[THE PROBLEM] Every single record below is to be reproduced exactly.

START DATA TO EXAMINE

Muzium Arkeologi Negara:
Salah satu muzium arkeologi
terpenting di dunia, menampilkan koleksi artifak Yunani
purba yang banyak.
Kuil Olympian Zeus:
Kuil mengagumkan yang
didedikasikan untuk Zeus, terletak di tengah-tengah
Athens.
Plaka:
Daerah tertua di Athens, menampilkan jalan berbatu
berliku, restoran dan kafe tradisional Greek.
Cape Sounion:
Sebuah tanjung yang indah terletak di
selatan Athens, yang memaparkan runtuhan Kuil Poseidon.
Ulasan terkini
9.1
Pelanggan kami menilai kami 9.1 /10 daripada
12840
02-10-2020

END DATA TO EXAMINE

[RESPONSE AREA]
Muzium Arkeologi Negara:
Salah satu muzium arkeologi
terpenting di dunia, menampilkan koleksi artifak Yunani
purba yang banyak.
Kuil Olympian Zeus:
Kuil mengagumkan yang
didedikasikan untuk Zeus, terletak di tengah-tengah
Athens.
Plaka:
Daerah tertua di Athens, menampilkan jalan berbatu
berliku, restoran dan kafe tradisional Greek.
Cape Sounion:
Sebuah tanjung yang indah terletak di
selatan Athens, yang memaparkan runtuhan Kuil Poseidon.
Ulasan terkini
9.1
Pelanggan kami menilai kami 9.1 /10 daripada
12840
02-10-2020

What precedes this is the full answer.